■ Work request
Transcribe the data underneath exactly. No images belong in your version.

■ Records shown
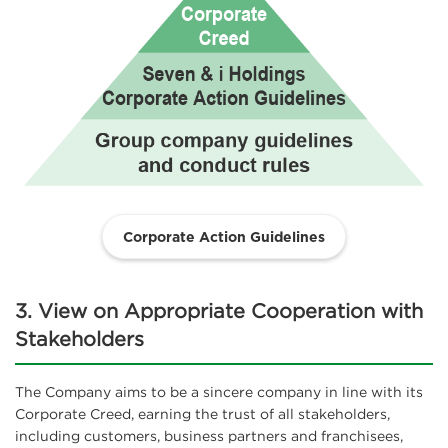
Corporate Action Guidelines
3. View on Appropriate Cooperation with
Stakeholders
The Company aims to be a sincere company in line with its
Corporate Creed, earning the trust of all stakeholders,
including customers, business partners and franchisees,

■ Solution for this exercise
Corporate Action Guidelines
3. View on Appropriate Cooperation with
Stakeholders
The Company aims to be a sincere company in line with its
Corporate Creed, earning the trust of all stakeholders,
including customers, business partners and franchisees,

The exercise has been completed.